What you are asked to do: Look over the entries that follow. Report how many lines contain "Inactivation", with nothing else.

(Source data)
========

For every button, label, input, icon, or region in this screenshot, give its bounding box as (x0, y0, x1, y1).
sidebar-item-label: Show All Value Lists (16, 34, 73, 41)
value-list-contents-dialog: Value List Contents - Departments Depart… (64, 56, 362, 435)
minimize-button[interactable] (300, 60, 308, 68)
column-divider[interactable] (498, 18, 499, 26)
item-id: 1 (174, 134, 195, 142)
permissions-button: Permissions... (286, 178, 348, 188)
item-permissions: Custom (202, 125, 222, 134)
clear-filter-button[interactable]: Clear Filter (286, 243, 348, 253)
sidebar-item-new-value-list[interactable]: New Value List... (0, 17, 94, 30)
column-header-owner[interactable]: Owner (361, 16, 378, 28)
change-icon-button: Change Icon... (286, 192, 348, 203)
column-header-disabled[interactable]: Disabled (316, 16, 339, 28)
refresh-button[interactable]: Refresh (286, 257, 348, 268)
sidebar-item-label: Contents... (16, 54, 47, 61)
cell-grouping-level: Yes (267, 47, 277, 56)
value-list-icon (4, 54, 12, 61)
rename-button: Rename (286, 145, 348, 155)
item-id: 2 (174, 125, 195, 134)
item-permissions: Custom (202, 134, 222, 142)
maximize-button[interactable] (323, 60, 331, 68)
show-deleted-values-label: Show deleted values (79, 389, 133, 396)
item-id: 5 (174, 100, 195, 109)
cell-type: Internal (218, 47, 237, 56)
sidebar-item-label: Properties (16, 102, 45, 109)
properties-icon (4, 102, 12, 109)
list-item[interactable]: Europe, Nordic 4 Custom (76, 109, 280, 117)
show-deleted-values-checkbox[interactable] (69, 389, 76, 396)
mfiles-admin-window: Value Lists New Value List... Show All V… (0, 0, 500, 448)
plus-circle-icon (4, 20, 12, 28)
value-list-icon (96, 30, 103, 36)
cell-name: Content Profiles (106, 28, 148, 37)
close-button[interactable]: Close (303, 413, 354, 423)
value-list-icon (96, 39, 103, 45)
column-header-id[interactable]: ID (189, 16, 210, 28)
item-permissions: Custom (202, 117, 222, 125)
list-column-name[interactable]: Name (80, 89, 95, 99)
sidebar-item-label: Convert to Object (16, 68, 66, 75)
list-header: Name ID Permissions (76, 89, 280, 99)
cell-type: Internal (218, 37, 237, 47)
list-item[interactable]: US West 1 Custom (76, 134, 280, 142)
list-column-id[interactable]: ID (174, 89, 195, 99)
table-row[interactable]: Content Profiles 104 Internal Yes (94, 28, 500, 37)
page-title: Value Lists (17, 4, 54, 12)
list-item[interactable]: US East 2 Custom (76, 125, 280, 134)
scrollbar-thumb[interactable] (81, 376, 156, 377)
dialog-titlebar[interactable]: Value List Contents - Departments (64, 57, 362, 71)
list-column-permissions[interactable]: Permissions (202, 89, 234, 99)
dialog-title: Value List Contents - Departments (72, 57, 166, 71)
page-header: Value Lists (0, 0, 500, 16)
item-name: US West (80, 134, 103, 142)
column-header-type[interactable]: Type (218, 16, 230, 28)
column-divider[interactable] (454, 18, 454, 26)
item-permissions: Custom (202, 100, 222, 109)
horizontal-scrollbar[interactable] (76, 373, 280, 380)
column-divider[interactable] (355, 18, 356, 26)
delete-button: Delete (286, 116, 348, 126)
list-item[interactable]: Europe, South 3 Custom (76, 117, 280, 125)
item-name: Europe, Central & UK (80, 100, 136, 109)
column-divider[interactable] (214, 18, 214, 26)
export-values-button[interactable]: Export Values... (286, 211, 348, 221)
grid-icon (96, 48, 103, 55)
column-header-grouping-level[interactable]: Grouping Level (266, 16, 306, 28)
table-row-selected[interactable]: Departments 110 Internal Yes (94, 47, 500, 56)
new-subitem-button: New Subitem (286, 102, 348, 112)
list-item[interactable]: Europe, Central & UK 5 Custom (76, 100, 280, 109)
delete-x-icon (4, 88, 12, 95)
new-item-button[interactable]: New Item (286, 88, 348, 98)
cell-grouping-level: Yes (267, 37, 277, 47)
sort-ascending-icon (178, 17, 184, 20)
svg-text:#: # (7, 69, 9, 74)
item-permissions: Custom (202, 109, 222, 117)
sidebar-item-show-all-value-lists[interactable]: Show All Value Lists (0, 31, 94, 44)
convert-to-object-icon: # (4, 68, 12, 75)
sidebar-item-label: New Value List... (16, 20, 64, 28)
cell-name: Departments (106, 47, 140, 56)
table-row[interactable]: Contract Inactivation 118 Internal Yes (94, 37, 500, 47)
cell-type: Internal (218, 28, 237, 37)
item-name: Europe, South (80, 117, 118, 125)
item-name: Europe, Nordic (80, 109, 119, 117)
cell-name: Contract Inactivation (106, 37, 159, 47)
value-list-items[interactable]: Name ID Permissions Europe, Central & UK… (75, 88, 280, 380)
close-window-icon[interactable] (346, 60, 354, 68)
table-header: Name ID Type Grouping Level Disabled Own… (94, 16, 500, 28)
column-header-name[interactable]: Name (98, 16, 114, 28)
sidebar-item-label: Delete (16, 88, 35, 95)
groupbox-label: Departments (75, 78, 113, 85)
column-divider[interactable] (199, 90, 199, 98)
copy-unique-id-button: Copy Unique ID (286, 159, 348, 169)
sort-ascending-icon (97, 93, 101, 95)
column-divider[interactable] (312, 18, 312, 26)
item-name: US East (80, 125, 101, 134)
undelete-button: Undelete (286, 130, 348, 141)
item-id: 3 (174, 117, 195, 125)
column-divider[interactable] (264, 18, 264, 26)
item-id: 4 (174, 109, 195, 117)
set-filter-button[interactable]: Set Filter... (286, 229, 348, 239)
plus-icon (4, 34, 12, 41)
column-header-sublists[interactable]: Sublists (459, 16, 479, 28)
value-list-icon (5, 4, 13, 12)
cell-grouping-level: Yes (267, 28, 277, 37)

========

Your response: 2